Having worked at the likes of Ester, Paperbark and now gearing up to work in Europe, Victoria Scriven is all too familiar with creating mouth-watering dishes from some of Australia’s most sought after and sustainable produce.


Predating Roman times, wine and food pairing has always been a vital organ of a culture and cuisine experience around the world, however, it’s not often we take the time and thinking to do so.

Taking our love for wine with Victoria’s flair for food, it was only right that we put together something special.

Situated in a picturesque valley is the town of Chekura. There lies a small parcel of beautiful and strong vineyards as part of Daniella and Pablo’s farm, Mingaco. Daniella and Pablo live and breathe the phrase minimal impact. The couple are vegan, their buildings are made out of clay and mud, for both wine storage insulation and lowering their footprint, they avoid any use of fertilisers, glyphosates and irrigation across the land and work and use the native flora as a tea for prevention against pesticides and fungicides. Their entire life is synchronised to the lunar cycles.
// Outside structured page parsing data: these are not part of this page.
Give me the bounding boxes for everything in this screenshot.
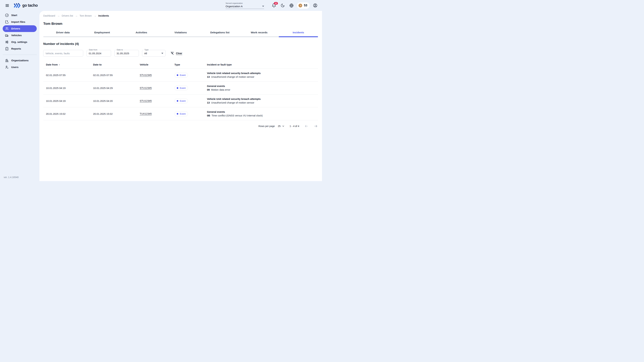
sidebar-item-label: Import files [11, 20, 25, 23]
sidebar-item-label: Start [11, 14, 17, 17]
app-logo[interactable]: go tacho [14, 3, 38, 8]
language-button[interactable] [288, 2, 295, 9]
column-header-incident: Incident or fault type [204, 63, 318, 66]
sidebar-item-reports[interactable]: Reports [3, 45, 37, 52]
cell-date-to: 02.01.2025 07:55 [90, 74, 137, 77]
column-header-type: Type [172, 63, 204, 66]
arrow-right-icon [314, 124, 318, 128]
clear-filters-button[interactable]: Clear [170, 51, 182, 55]
breadcrumb-current: Incidents [98, 14, 109, 17]
notifications-count-badge: 12 [274, 2, 278, 5]
building-icon [5, 58, 9, 62]
type-value: All [144, 52, 147, 55]
tab-work-records[interactable]: Work records [240, 30, 279, 36]
event-type-badge: Event [174, 73, 188, 78]
sidebar-item-label: Drivers [11, 27, 20, 30]
incident-group: Vehicle Unit related security breach att… [207, 71, 318, 75]
rows-per-page-select[interactable]: 25 [278, 125, 284, 128]
tab-incidents[interactable]: Incidents [279, 30, 318, 36]
user-check-icon [5, 65, 9, 69]
column-header-date-to: Date to [90, 63, 137, 66]
arrow-left-icon [304, 124, 308, 128]
search-input[interactable] [46, 52, 81, 55]
filters-bar: Date from Date to Type All Clear [43, 50, 318, 57]
next-page-button[interactable] [314, 124, 318, 128]
served-organization-label: Served organization [226, 2, 264, 4]
event-dot-icon [177, 87, 178, 89]
breadcrumb-arrow-icon: → [75, 14, 78, 17]
profile-button[interactable] [312, 2, 318, 9]
sidebar-item-organizations[interactable]: Organizations [3, 57, 37, 64]
credits-count: 53 [304, 4, 307, 7]
topbar-actions: Served organization Organization A 12 [226, 2, 322, 9]
sidebar-item-import-files[interactable]: Import files [3, 18, 37, 25]
sidebar-item-label: Organizations [11, 59, 28, 62]
breadcrumb-drivers-list[interactable]: Drivers list [62, 14, 73, 17]
tab-activities[interactable]: Activities [122, 30, 161, 36]
sidebar-item-vehicles[interactable]: Vehicles [3, 32, 37, 39]
tabs-track [43, 36, 318, 37]
incident-detail: 09Motion data error [207, 88, 318, 92]
breadcrumb-driver-name[interactable]: Tom Brown [80, 14, 92, 17]
served-organization-select[interactable]: Served organization Organization A [226, 2, 264, 9]
moon-icon [280, 3, 285, 7]
notifications-button[interactable]: 12 [271, 2, 277, 9]
menu-toggle-button[interactable] [4, 3, 10, 8]
date-to-input[interactable] [116, 52, 137, 55]
cell-date-from: 20.01.2025 15:02 [43, 112, 90, 115]
sidebar: Start Import files Drivers Vehicles Org.… [0, 11, 40, 181]
previous-page-button[interactable] [304, 124, 308, 128]
incidents-count-heading: Number of incidents (4) [43, 42, 318, 46]
incident-detail: 13Unauthorized change of motion sensor [207, 75, 318, 79]
tabs: Driver data Employment Activities Violat… [43, 30, 318, 37]
incident-detail: 0BTime conflict (GNSS versus VU internal… [207, 114, 318, 117]
clipboard-check-icon [5, 47, 9, 51]
vehicle-link[interactable]: STU12345 [140, 99, 152, 102]
table-row: 10.01.2025 04:19 10.01.2025 04:29 STU123… [43, 82, 318, 94]
account-icon [313, 3, 318, 8]
breadcrumb-arrow-icon: → [94, 14, 96, 17]
cell-date-to: 10.01.2025 04:20 [90, 100, 137, 102]
breadcrumb: Dashboard → Drivers list → Tom Brown → I… [43, 14, 318, 17]
active-tab-indicator [279, 36, 318, 37]
dropdown-arrow-icon [262, 6, 264, 7]
coin-icon [298, 3, 302, 8]
sidebar-item-drivers[interactable]: Drivers [3, 25, 37, 32]
sidebar-item-users[interactable]: Users [3, 64, 37, 70]
pagination: Rows per page 25 1 - 4 of 4 [43, 124, 318, 128]
globe-icon [289, 3, 294, 8]
date-from-input[interactable] [89, 52, 109, 55]
type-select[interactable]: Type All [142, 50, 166, 57]
event-type-badge: Event [174, 86, 188, 90]
type-label: Type [144, 49, 149, 51]
pagination-range: 1 - 4 of 4 [290, 125, 299, 128]
sidebar-item-label: Org. settings [11, 40, 27, 43]
tab-driver-data[interactable]: Driver data [43, 30, 82, 36]
sidebar-item-label: Users [11, 66, 18, 69]
date-to-label: Date to [116, 49, 124, 51]
breadcrumb-arrow-icon: → [57, 14, 60, 17]
sidebar-item-org-settings[interactable]: Org. settings [3, 39, 37, 45]
hamburger-icon [5, 3, 10, 8]
credits-button[interactable]: 53 [297, 2, 310, 9]
column-header-date-from[interactable]: Date from ↑ [43, 63, 90, 66]
breadcrumb-dashboard[interactable]: Dashboard [43, 14, 55, 17]
tab-employment[interactable]: Employment [82, 30, 122, 36]
table-row: 02.01.2025 07:55 02.01.2025 07:55 STU123… [43, 69, 318, 82]
dark-mode-button[interactable] [280, 2, 286, 9]
vehicle-link[interactable]: TUX12345 [140, 112, 152, 115]
chevron-down-icon [282, 125, 284, 128]
column-header-vehicle: Vehicle [137, 63, 172, 66]
event-type-badge: Event [174, 111, 188, 116]
table-header-row: Date from ↑ Date to Vehicle Type Inciden… [43, 61, 318, 69]
event-type-badge: Event [174, 99, 188, 103]
vehicle-link[interactable]: STU12345 [140, 74, 152, 76]
tab-violations[interactable]: Violations [161, 30, 200, 36]
sidebar-item-start[interactable]: Start [3, 12, 37, 18]
vehicle-link[interactable]: STU12345 [140, 86, 152, 89]
tab-delegations-list[interactable]: Delegations list [200, 30, 240, 36]
incident-group: General events [207, 110, 318, 114]
rows-per-page-label: Rows per page [258, 125, 275, 128]
sliders-icon [5, 40, 9, 44]
table-row: 20.01.2025 15:02 20.01.2025 15:02 TUX123… [43, 107, 318, 120]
The Chekura Mingaco Moscatel is a really special wine. Thought to be one of the world’s oldest cultivated plants and native to Chile, Moscatel de Alejaíandra were once eaten straight off the vine or dried into exquisite raisins. The Mingaco is powerful. She has strong stone and fresh fruit flavours and enough acid to hold structure in the mouth, with hints of mandarin zest and some other exotic fruits.

It was our pleasure to film, cook and drink with Victoria. A powerful, fruit forward and vibrant wine balanced against a subtle, creamy and slightly spicy tagliatelle. Below is Victoria’s recipe for you to all enjoy and you can find the wine here.
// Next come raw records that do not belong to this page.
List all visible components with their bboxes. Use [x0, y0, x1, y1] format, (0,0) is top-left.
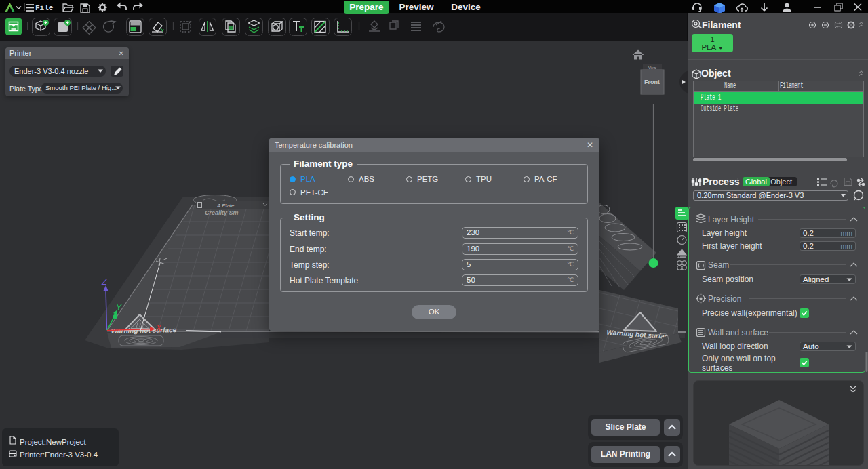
- svg-text:View: View: [648, 66, 656, 70]
- svg-text:File: File: [35, 4, 54, 12]
- svg-text:X: X: [155, 323, 162, 333]
- svg-text:Front: Front: [644, 79, 660, 85]
- svg-text:Y: Y: [116, 303, 122, 312]
- svg-text:Creality Sm: Creality Sm: [205, 209, 239, 216]
- svg-text:A Plate: A Plate: [216, 203, 235, 209]
- svg-text:Z: Z: [101, 277, 107, 287]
Australia’s coast is home to some fantastic food experiences, and sea urchin (uni) is something to be relished.

Uni itself is like an ocean flavoured butter, full and creamy with soft briny notes. A remarkable and wild ingredient which is made ultra-indulgent emulsified with a generous amount of tomato butter and egg yolks, lacquering thin sheets of tagliatelle. Its natural sweetness is enhanced with foraged honey grevilleas and would also do well with some salty coastal greens or chive batons. I like to add the uni at the last minute of this dish, the residual heat of the pasta warms and melts while still keeping the true flavour present, and when paired with the Chekura Moscatel it is transformed into a total umami bomb. This wine is delicately savoury, textural with strong stone fruit flavours and is a pure expression of Chilean native varietals like Moscatel.



1 tray sea urchin, crushed slightly, leaving some pieces whole

1 pinch preserved honey grevilleas, I picked mine a couple months ago and am storing in a salt water brine

100ml vermouth or dry white wine

15g karkalla, or chive batons (optional)

4 egg yolks

200g tomato butter

200g dry tagliatelle, or fresh, if you have time to make it


Tomato butter

250g block of butter

3 tbs tomato paste

10 whole peppercorns

2 birdseye chilli, chopped

1 eschalot, chopped

Serves 4


Melt butter in a medium heavy based saucepan until foamy.

Add tomato paste and aromats, continue to heat, stirring frequently until tomato paste cooks out and the milk solids in the butter slightly brown. The idea is for the butter to take on a bright red colour, and to be slightly fragrant from the aromats.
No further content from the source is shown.